But I never really bring a fixed set of instruments to a
rehearsal. I may do that for the first day, but then for
the next day I may add according to what the sounds I hear.
NSR: How do you approach
composition and improvisation?
ZH: It's very difficult
to describe the concept of improvising. People have tried
to do that over the past 500 years, and they have not been
able to come up with a complete explanation. Obviously,
it's a question of what you feel comfortable with; whether
you feel comfortable jumping into an unknown territory without
a parachute. I think it's something like that. I mean, you
go out there with an idea, or a pattern, and see where it
takes you in terms of how you explore that pattern, how
you get into it, and how comfortable you are with a backbeat
somewhere in the back of your subconscious mind, knowing
that it's there, and you know where it is.
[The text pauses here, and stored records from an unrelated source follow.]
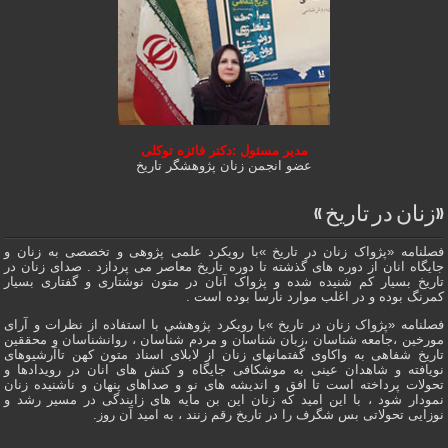
مدیر مسئول :دکتر فائزه توکلی
عضو انجمن زنان پژوهشگر تاریخ
«زنان در تاریخ »
فصلنامه «پژواک زنان در تاریخ »با رویکرد علمی پژوهى و تخصصی به زنان و
جایگاه انان از دوره هاى گذشته تا دوره تاریخ معاصر می پردازد . صدای زنان در
تاریخ بسیار کم شنیده شده و پژواک آنان در متون نوشتاری و گفتاری بسیار
کمرنگ بوده و در اغلب موارد نارسا بوده است .
فصلنامه «پژواک زنان در تاریخ »با رویکرد پژوهشي با استفاده از نظرات و آرای
مورخین ،جامعه شناسان ،زبان شناسان و مردم شناسان ، روانشناسان و محققین
تاریخ شفاهی به واکاوی گفتمانهاى زنان از لابلای اسناد متون کهن تاآرشیوهای
نویافته و شاهدان عينى به موشکافی جايگاه و كنش هاى انان در رویدادها و
تحولات پرداخته است تا افق و اندیشه های نو و صداهای پنهان و ناشنیده زنان
نمودار شود ، با این امید که زنان این بن مایه های زایندگی در مسير رشد و
نوزایی تحولاتی بس شگرف را در تاریخ رقم زنند ، به اميد آن روز.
In a more basic
sense, you're improvising when you're walking because you're
walking, and you're doing something that is so natural to
you. You're doing it, but you don't walk the same way. When
you walk, you sometimes sidestep a pool, you stop, you turn,
you walk faster or slower, or whatever you do. As you're
walking, you're looking at signs, you're window shopping,
you're saying hello to a passer-by, or you're avoiding a
car; you're doing all those things. You're improvising.
But you are able to do that because you've done it all your
life. Therefore, you don't need to focus on being able to
do it. Improvising is like that. You do that no matter if
you're playing jazz, or you're taking a solo when you're
playing Latin percussion, or you're playing Indian music.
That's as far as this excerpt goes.